Im Zusammenhang mit der Nr 2108 der Anlage 1 zur BKVO sind zahlreiche Zweifelsfragen entstanden, worauf das LSG zutreffend hinweist. Die Regelung dieser BK ist damit zwar auslegungsbedürftig. Auch gibt es in der Praxis durchaus zum Teil erhebliche Ermittlungs- und Beweisschwierigkeiten. Diese Umstände rechtfertigen es aber allein nicht, vorliegend die Grundsätze des Beweises des ersten Anscheins anzuwenden. Dabei ist im Hinblick auf die Ausführungen des LSG auf Seite 11 seiner Entscheidungsgründe zu beachten, daß der Kausalzusammenhang zwischen der in der Nr 2108 aufgeführten BK und der Erkrankung des Klägers nicht deshalb ausgeschlossen wäre, wenn nicht nur die berufliche Tätigkeit des Klägers, sondern auch anlagebedingte Gegebenheiten eine wesentliche Bedingung der Erkrankung bilden würden. Bei der umfassenden Würdigung aller erhebbaren Befunde mit anderen beweiserheblichen Tatsachen hat das LSG im Rahmen seiner freien richterlichen Beweiswürdigung zu entscheiden, ob die versicherte Tätigkeit unter den Voraussetzungen der Nr 2108 der Anlage 1 zur BKVO eine wesentliche Bedingung der BK ist. Dabei ist das LSG hinsichtlich der Anwendung des Beweises des ersten Anscheins lediglich gehindert, dessen Vorliegen allein aus den Tatbestandsmerkmalen der Nr 2108 abzuleiten, ohne daß entsprechende wissenschaftliche Erkenntnisse dies rechtfertigen.

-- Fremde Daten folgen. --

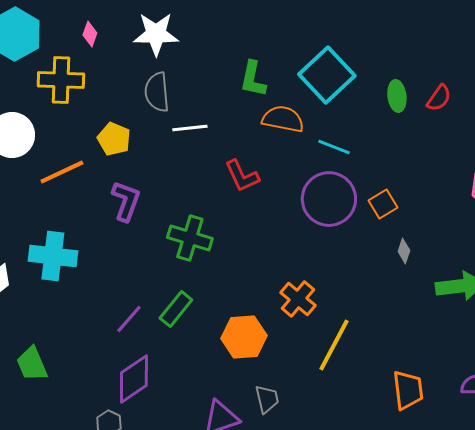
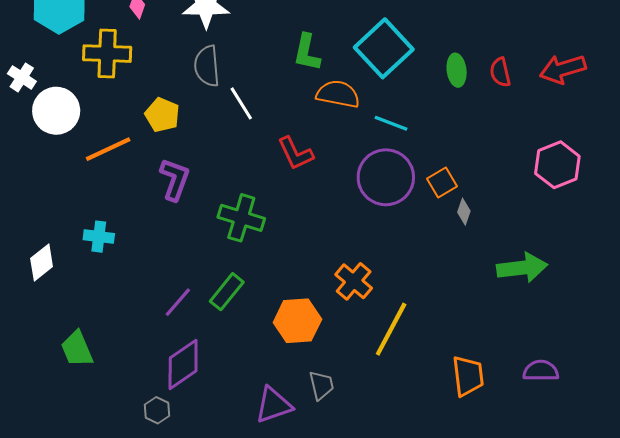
red semicircle: (439, 98) -> (500, 72), turned 132
white line: (190, 128) -> (241, 103), turned 64
gray diamond: (404, 251) -> (464, 212), moved
cyan cross: (53, 256) -> (99, 237), size x0.6

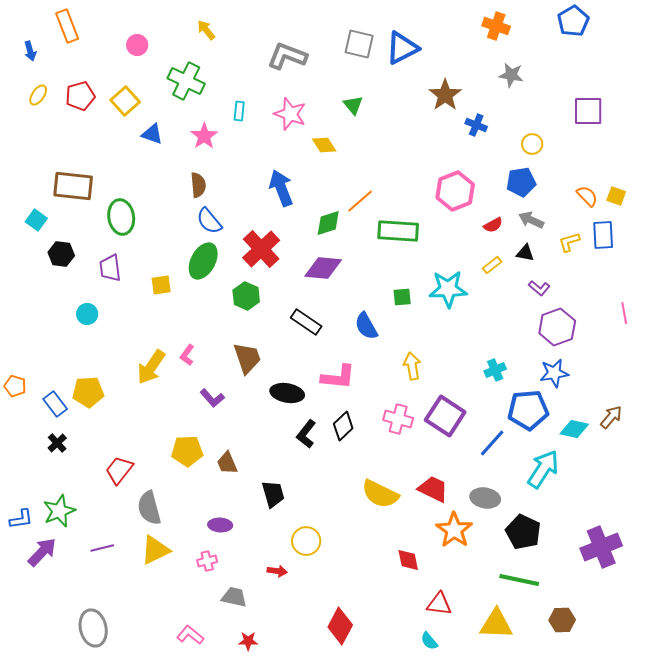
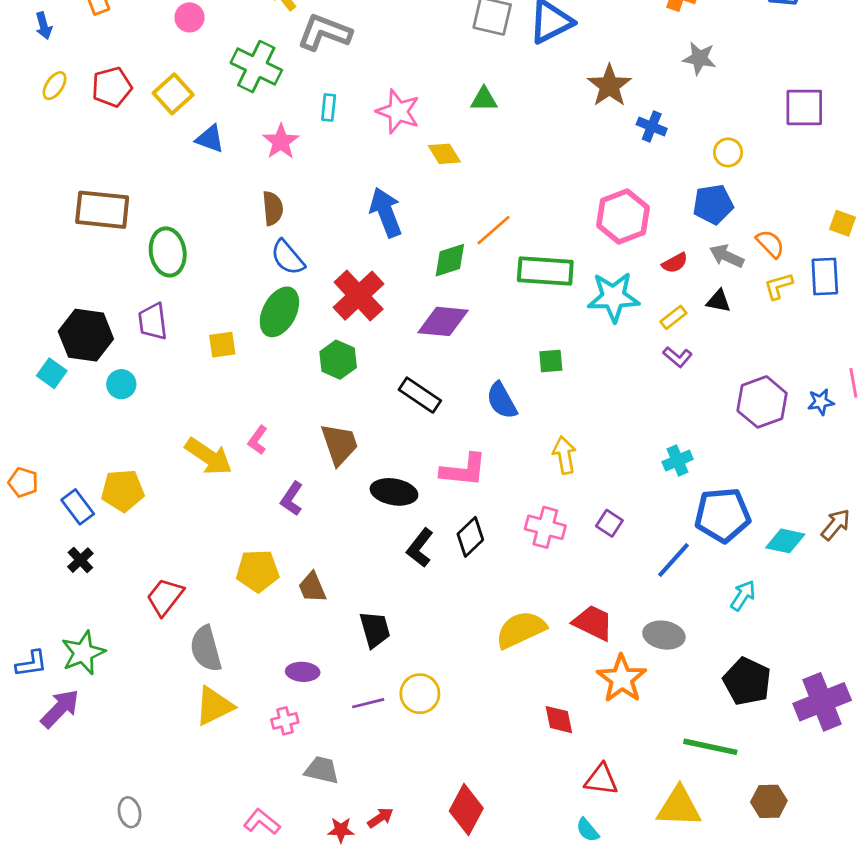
gray L-shape: (287, 56) -> (324, 32), moved
green triangle: (353, 105) -> (484, 99), turned -50
orange semicircle: (587, 196) -> (770, 244), moved
cyan square: (36, 220) -> (52, 373), moved
black hexagon: (61, 254) -> (86, 335), moved, size x1.5
purple L-shape: (539, 288) -> (678, 357), moved
cyan star: (448, 289) -> (613, 297), moved
yellow arrow: (151, 367) -> (209, 456), turned -90
blue star: (554, 373) -> (821, 402), moved, size x0.7
purple L-shape: (212, 398) -> (292, 499), turned 75
purple square: (445, 416) -> (609, 523), size x0.5
cyan arrow: (543, 469) -> (743, 595), size x0.6
yellow semicircle: (380, 494) -> (521, 630), turned 129
black pentagon: (523, 532) -> (747, 681), moved
purple line: (102, 548) -> (368, 703), moved
red arrow: (277, 571) -> (380, 818), moved, turned -42
gray ellipse: (93, 628) -> (130, 812), size x0.6

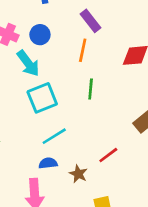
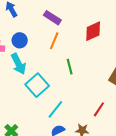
orange line: (83, 50) -> (54, 41), turned 30
cyan arrow: (28, 63) -> (18, 64), turned 30

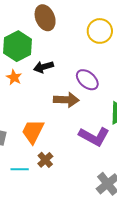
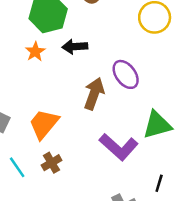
brown arrow: (66, 100) -> (94, 94), turned -85
cyan line: (20, 169) -> (17, 167), turned 42

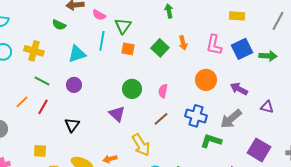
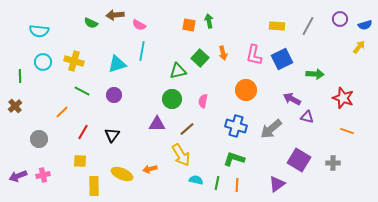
gray line: (278, 21) -> (308, 26), moved
green semicircle: (59, 25) -> (91, 23), moved
green triangle: (123, 26) -> (178, 71), moved, turned 42
orange square: (128, 49) -> (189, 25), moved
green arrow: (268, 56) -> (315, 74), moved
purple arrow: (239, 89) -> (292, 99), moved
red line: (43, 107) -> (83, 132), moved
purple triangle: (117, 114) -> (157, 124), turned -42
brown line: (161, 119) -> (187, 129), moved
green L-shape: (211, 141) -> (234, 159), moved

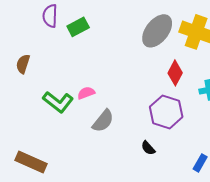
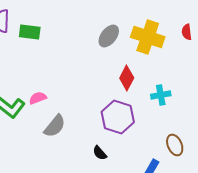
green rectangle: (78, 27) -> (30, 32), turned 35
gray ellipse: (157, 31) -> (109, 36), size x0.7

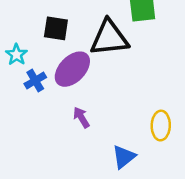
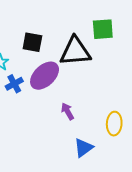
purple arrow: (81, 117) -> (68, 111), moved

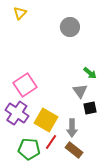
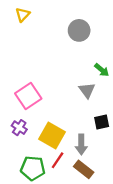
green arrow: (90, 73) -> (102, 70), moved
gray triangle: (80, 91) -> (87, 90), moved
purple cross: (17, 113) -> (19, 128), size x0.6

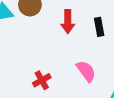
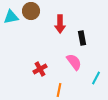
black rectangle: (99, 27) -> (82, 38), moved

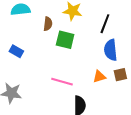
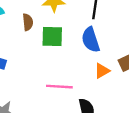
blue semicircle: (111, 50) -> (91, 40), moved

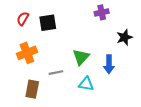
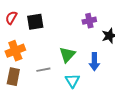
purple cross: (102, 12) -> (89, 21), moved
cyan triangle: (86, 84) -> (72, 81), turned 49
brown rectangle: (32, 89) -> (13, 77), moved

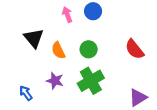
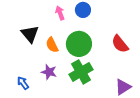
green circle: (89, 49) -> (79, 44), size x1.6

Zwar mag die Aufstellung von Erfahrungssätzen, die geeignet sind, einen Anscheinsbeweis zugrunde zu legen, als Feststellung genereller Tatsachen „legislative facts”) auch in der Revisionsinstanz vorgenommen werden können (vgl Rauscher, SGb 1986, 45, 47 ff sowie zB – jeweils zu Promille-Grenzen im Strafrecht – BGH, Urteil vom 22. November 1990, BGHSt 37, 231, 234; BGH, Urteil vom 28. Juni 1990, BGHSt 37, 89; BGH, Urteil vom 9. Dezember 1966, BGHSt 21, 157, 159; zur Pflicht der Tatsacheninstanzen, vom Revisionsgericht aufgestellte technische Erfahrungssätze zu überprüfen: BGH, Urteil vom 27. Oktober 1981, NJW 1982, 1049, 1050). Die hierfür erforderlichen Ermittlungen sind im vorliegenden Fall jedoch im Hinblick auf die Komplexität der Krankheitsbilder und ihrer Ursachen untunlich (§ 170 Abs 2 Satz 2 des Sozialgerichtsgesetzes ≪SGG≫). Denn es besteht die Möglichkeit, den vorliegenden Fall bereits auf der Grundlage der Theorie der wesentlichen Bedingung ohne Inanspruchnahme des Beweises des ersten Anscheins zu lösen.
Unter diesen Umständen kann im Revisionsverfahren dahinstehen, ob die von der Beklagten des weiteren geltend gemachten Verfahrensmängel vorliegen und zu einer Aufhebung des angefochtenen Urteils führen würden.
Das LSG hat auch über die Kosten des Revisionsverfahrens zu entscheiden.